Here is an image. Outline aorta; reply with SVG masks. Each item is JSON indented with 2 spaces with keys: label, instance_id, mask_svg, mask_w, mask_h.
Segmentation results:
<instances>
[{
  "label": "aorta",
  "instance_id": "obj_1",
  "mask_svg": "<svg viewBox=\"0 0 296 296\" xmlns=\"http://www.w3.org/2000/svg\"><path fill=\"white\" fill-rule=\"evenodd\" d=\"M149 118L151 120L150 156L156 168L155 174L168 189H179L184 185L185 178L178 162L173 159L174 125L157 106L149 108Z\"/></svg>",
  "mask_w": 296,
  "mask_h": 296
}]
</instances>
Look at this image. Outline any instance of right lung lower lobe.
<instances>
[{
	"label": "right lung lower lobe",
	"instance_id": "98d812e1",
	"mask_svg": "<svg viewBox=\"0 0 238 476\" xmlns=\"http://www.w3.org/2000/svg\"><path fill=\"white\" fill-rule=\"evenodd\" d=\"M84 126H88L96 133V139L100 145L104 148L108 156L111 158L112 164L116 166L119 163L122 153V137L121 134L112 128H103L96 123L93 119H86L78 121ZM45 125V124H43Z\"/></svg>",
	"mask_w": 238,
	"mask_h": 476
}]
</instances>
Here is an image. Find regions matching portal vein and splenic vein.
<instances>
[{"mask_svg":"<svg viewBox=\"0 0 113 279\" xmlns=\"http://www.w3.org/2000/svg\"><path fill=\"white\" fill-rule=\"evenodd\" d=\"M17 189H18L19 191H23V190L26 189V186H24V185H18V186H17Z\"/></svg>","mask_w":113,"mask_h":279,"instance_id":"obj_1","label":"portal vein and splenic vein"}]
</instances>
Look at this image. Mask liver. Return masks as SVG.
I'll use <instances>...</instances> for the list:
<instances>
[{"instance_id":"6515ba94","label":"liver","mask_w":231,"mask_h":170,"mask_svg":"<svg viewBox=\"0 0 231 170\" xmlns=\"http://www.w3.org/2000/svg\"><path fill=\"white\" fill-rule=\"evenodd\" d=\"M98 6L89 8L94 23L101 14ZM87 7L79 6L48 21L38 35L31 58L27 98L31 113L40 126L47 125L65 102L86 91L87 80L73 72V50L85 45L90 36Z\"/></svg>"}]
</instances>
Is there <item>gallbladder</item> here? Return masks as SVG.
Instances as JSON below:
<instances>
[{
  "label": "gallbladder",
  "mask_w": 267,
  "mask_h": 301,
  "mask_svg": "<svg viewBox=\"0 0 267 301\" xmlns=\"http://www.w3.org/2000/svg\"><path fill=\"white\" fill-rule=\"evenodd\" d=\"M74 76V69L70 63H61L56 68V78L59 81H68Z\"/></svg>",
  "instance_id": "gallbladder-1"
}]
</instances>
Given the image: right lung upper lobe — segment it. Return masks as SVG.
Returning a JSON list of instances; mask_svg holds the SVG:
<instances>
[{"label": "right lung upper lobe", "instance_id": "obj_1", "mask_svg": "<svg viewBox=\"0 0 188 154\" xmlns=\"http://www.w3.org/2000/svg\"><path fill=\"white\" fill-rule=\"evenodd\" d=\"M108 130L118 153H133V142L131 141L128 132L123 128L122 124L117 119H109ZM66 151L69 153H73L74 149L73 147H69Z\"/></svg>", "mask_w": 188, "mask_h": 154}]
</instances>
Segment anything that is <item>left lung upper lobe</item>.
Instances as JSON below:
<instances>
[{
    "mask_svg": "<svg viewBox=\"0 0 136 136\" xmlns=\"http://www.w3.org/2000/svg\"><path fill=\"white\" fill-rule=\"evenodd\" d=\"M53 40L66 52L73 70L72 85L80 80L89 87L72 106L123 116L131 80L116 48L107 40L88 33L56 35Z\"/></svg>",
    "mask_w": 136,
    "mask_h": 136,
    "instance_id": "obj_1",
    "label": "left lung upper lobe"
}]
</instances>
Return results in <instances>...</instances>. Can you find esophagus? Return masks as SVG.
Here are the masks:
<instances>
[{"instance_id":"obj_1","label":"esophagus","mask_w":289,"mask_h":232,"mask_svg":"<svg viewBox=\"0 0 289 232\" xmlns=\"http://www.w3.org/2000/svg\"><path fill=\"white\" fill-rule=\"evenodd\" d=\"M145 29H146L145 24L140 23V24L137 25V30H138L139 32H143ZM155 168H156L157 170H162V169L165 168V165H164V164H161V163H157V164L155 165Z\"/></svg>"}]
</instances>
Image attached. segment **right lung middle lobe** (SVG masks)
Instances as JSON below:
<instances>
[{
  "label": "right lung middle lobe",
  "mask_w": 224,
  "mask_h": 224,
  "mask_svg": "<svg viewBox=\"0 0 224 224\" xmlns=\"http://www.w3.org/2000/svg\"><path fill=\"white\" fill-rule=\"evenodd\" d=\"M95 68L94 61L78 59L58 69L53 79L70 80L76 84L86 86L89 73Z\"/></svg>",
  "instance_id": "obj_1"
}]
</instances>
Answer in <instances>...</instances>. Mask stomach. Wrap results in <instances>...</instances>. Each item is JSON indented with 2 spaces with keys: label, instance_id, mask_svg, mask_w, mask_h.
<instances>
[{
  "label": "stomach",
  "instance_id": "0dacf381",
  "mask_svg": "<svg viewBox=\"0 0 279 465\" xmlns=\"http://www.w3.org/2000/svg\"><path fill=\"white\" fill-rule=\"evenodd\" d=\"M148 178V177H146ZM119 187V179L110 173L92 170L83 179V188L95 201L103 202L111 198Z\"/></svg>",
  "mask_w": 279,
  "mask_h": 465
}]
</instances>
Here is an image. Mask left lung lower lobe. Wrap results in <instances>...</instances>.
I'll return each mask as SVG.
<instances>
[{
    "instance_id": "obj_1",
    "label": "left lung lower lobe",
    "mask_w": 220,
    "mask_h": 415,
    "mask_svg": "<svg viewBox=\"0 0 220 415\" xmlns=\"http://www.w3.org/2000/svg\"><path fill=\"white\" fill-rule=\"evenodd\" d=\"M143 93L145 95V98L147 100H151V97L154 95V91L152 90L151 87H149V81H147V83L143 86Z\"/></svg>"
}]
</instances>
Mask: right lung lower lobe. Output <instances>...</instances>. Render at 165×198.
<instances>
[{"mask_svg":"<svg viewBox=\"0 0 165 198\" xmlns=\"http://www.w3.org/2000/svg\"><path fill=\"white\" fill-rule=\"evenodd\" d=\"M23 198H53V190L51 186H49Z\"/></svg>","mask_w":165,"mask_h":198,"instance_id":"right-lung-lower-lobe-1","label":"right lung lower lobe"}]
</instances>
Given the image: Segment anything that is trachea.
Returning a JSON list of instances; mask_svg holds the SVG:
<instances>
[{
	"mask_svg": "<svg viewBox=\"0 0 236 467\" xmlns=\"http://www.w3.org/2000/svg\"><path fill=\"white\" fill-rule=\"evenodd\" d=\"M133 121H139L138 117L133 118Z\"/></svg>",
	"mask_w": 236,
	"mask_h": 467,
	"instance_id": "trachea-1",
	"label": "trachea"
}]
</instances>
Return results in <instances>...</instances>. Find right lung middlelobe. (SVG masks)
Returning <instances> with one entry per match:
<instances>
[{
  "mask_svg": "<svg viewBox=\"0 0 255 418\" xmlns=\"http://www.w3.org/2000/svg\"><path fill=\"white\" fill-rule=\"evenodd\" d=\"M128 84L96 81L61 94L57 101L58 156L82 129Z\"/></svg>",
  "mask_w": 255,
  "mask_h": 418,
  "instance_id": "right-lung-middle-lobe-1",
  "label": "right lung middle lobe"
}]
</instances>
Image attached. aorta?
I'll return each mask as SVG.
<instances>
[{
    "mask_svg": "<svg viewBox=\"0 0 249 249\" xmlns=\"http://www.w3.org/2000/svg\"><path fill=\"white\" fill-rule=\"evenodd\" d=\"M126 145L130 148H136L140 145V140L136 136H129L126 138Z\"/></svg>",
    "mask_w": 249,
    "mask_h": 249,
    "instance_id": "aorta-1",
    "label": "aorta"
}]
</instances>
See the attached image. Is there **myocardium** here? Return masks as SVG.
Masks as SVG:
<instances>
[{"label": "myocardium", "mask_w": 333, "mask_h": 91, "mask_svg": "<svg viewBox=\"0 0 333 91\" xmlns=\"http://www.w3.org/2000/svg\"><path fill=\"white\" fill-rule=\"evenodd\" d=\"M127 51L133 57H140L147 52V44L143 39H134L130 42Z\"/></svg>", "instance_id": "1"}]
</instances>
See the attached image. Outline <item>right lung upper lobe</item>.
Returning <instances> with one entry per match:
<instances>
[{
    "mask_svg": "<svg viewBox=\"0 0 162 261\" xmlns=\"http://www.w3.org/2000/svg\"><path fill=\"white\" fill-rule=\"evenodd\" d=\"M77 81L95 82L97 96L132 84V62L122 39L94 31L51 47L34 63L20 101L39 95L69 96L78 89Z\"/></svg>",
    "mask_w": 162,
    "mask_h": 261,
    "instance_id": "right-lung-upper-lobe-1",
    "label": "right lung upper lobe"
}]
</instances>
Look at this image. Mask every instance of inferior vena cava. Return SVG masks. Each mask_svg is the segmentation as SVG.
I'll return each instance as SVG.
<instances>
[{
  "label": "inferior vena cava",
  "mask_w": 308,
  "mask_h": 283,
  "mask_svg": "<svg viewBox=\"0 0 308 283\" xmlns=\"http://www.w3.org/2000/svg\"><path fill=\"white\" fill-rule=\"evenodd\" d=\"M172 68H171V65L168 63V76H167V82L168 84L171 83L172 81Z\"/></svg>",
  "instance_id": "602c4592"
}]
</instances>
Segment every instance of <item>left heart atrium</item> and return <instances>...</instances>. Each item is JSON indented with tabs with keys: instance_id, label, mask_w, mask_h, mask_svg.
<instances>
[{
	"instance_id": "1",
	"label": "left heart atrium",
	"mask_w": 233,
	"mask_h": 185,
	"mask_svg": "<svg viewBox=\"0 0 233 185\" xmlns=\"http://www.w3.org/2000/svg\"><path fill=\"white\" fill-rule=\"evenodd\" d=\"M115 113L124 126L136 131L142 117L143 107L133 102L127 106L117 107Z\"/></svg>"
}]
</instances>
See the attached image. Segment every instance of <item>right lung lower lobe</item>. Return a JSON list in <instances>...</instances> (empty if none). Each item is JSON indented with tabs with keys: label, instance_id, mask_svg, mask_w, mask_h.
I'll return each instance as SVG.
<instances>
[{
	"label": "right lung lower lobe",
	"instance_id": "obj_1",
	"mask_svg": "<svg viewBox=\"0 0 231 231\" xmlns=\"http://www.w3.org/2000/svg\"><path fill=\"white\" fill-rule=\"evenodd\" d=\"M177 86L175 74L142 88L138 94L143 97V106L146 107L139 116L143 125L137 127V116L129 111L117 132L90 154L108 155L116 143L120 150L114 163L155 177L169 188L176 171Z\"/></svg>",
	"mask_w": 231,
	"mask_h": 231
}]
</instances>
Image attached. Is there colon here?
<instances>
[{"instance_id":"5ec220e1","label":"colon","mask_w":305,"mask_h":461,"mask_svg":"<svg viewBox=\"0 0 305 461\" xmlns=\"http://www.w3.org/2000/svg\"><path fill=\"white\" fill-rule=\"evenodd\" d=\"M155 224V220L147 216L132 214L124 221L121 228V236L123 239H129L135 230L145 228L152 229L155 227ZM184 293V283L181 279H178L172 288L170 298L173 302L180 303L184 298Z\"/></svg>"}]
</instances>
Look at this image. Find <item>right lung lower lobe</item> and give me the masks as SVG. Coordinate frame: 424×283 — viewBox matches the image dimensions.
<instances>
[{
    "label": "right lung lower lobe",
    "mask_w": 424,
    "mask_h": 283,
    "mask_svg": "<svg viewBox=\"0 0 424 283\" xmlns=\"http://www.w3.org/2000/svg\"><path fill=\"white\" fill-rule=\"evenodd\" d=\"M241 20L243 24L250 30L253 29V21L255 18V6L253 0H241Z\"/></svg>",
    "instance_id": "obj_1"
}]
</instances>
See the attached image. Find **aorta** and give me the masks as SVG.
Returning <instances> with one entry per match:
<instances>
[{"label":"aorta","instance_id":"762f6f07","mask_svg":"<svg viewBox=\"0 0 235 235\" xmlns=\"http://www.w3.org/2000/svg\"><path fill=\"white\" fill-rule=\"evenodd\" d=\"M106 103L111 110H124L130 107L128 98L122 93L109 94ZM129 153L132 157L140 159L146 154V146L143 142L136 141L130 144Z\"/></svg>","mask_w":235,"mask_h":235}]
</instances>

_ _ _ _ _ _ _

Task goal:
Each line from the one containing "See the attached image. Find" to the last line of the material above should be reproduced word for word, with nothing added.

Output below:
See the attached image. Find **aorta** and give me the masks as SVG.
Returning <instances> with one entry per match:
<instances>
[{"label":"aorta","instance_id":"762f6f07","mask_svg":"<svg viewBox=\"0 0 235 235\" xmlns=\"http://www.w3.org/2000/svg\"><path fill=\"white\" fill-rule=\"evenodd\" d=\"M106 103L111 110H124L130 107L128 98L122 93L109 94ZM129 153L132 157L140 159L146 154V146L143 142L136 141L130 144Z\"/></svg>","mask_w":235,"mask_h":235}]
</instances>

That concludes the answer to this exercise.